First in class disease-modifying agents for Parkinson’s Disease

Recent advances in the understanding of Parkinson’s disease (PD) have identified a-synuclein (asyn) as a key player in the pathology and progression of this neurodegenerative disease. Asyn aggregate is the major component of Lewy bodies, a pathological hallmark of PD. Mutations causing overexpression of the native state (wild-type) asyn, including genomic amplifications and promoter polymorphisms, have been linked to both the early onset and the severe forms of PD. Furthermore, a recent study showed that asyn mRNA is elevated 4-fold in sporadic PD patients relative to normal controls. It is now well accepted that asyn-mediated cytotoxicity is mechanistically relevant to the neurodegenerative process characteristic of PD.

Expression of human asyn in yeast recapitulates the neurotoxic phenotype, with copy-number dependent toxicity, asyn accumulation in inclusions, and proteasome impairment. Drugs able to rescue asyn toxicity in yeast are valuable lead compounds for the development of drugs for PD by protecting neurons from asyn protofibril induced toxicity.

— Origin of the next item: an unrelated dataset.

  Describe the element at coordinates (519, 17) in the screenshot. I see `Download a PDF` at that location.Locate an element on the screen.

Using asyn-expressing yeast strains, FoldRx has screened several compound libraries and identified multiple chemical series that strongly rescue asyn-induced toxicity in yeast. These lead series also inhibit asyn-induced toxicity in human cell lines expressing asyn.

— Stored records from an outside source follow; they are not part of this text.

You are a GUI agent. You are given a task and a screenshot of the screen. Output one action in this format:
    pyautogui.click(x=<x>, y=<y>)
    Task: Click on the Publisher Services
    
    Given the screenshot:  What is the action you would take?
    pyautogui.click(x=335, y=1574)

FoldRx has implemented an animal model of Parkinson-like neurodegeneration induced by unilateral targeted overexpression of asyn in the nigrostriatal system of rats. In this model, a time-dependent decline in striatal dopamine and nigral dopaminergic neurons is observed after nigral AAV delivery of a-synuclein. Lead compounds have shown an excellent dose-dependent, statistically significant neuroprotective effect in this model.

Further characterization and optimization around these compounds are ongoing at FoldRx and we expect to identify first-in-class drug candidates with disease-modifying properties and the unique potential to slow or stop Parkinson’s disease progression from this prototype.